159. Proceedings in inferior courts
(1) The Supreme Court may, in its discretion, on the application of a party to a civil or criminal proceeding before an inferior court, exercise the same power to make an order of a kind referred to in section 158 (2) for the purpose of that proceeding as the Supreme Court has under that subsection for the purpose of a proceeding in the Supreme Court.(2) Sections 158 (6) , 158 (7) and 158 (8) apply in relation to evidence taken in an examination held as a result of an order made by the Supreme Court by virtue of this section in relation to an inferior court as if –(a) in those sections –(i) a reference to the proceeding were a reference to the proceeding in the inferior court; and(ii) a reference to the Supreme Court were a reference to the inferior court; and(b) in sections 158 (6) and 158 (8) , a reference to an order made under subsection (2) were a reference to an order made by the Supreme Court by virtue of this section.(3) The power vested in the Supreme Court under subsection (1) may be exercised in chambers.
160. Exclusion of evidence in criminal proceedings
This Part does not affect the power of a court in a criminal proceeding to exclude evidence in the exercise of its discretion.
This Part is not intended to exclude or limit the operation of any other law of the State, or of any rule or regulation made under, or in pursuance of, such a law, that makes provision for the examination of witnesses outside the State for the purpose of a proceeding in the State.

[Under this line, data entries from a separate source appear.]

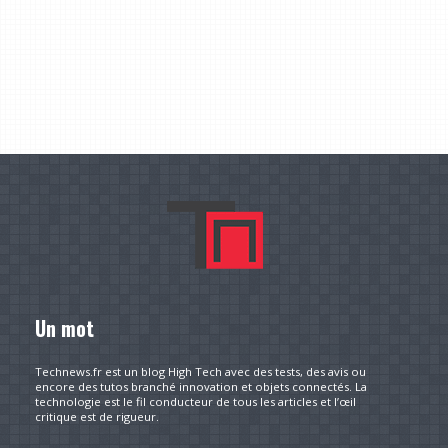
Un mot
Technews.fr est un blog High Tech avec des tests, des avis ou
encore des tutos branché innovation et objets connectés. La
technologie est le fil conducteur de tous les articles et l’œil
critique est de rigueur.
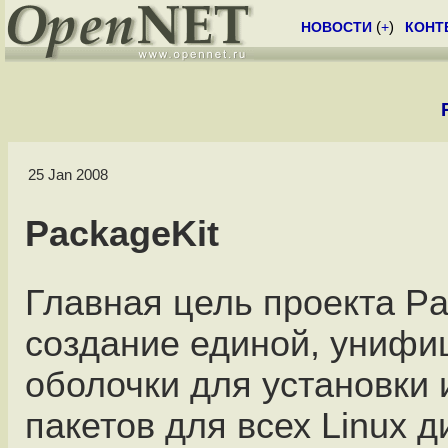
НОВОСТИ
(
+
)
КОНТ
25 Jan 2008
PackageKit
Главная цель проекта Pa
создание единой, унифи
оболочки для установки 
пакетов для всех Linux д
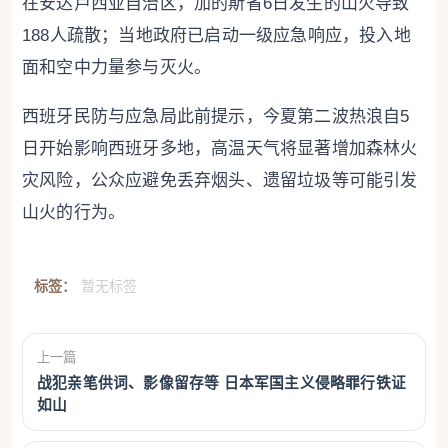
在安达卢西亚自治区，加的斯省6日发生的山火导致
188人疏散；当地政府已启动一级应急响应，投入地
面和空中力量参与灭火。
西班牙民防与应急局此前提示，今夏第二波热浪自5
日开始影响西班牙多地，高温天气将显著增加森林火
灾风险，公众应避免丢弃烟头、遗留垃圾等可能引发
山火的行为。
标签：
暂无标签
上一篇
战犯亲笔供词、影像留存等 日本军国主义侵略罪行铁证
如山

162. Regulations and Rules of Court
(1) The Governor may make regulations, not inconsistent with this Part, for or with respect to any matter that by this Part is required or permitted to be prescribed or that is necessary or convenient to be prescribed for carrying out or giving effect to this Part and, in particular, for or with respect to the practice and procedure of the Supreme Court in proceedings for the making of an order under section 158 or 159 .(2) The power of the judges of the Supreme Court, or a majority of them, to make Rules of Court, pursuant to section 197 of the Supreme Court Civil Procedure Act 1932 , regulating the practice and procedure of the Supreme Court extends, for the purpose of regulating proceedings brought under this Part in or before that Court, to making any rules, not inconsistent with this Part or with any regulations made under this section, prescribing all matters necessary or convenient to be prescribed for carrying out or giving effect to this Part and, in particular, for or with respect to the practice and procedure of the Supreme Court in proceedings for the making of an order under section 158 or 159 of this Act.(3) This section does not affect any power to make regulations or rules under any other law.
163. Funding of closed circuit television equipment
(1) In this section –affected child has the same meaning as in Part IVA ;special witness has the same meaning as in section 122I .(2) If the State acquires equipment for the purpose of enabling affected children and special witnesses to give evidence in proceedings by closed circuit television under section 122G or under an order made under section 122I , the whole or part of the costs of that acquisition may be met from the Criminal Injuries Compensation Fund established under section 11 of the Criminal Injuries Compensation Act 1976 .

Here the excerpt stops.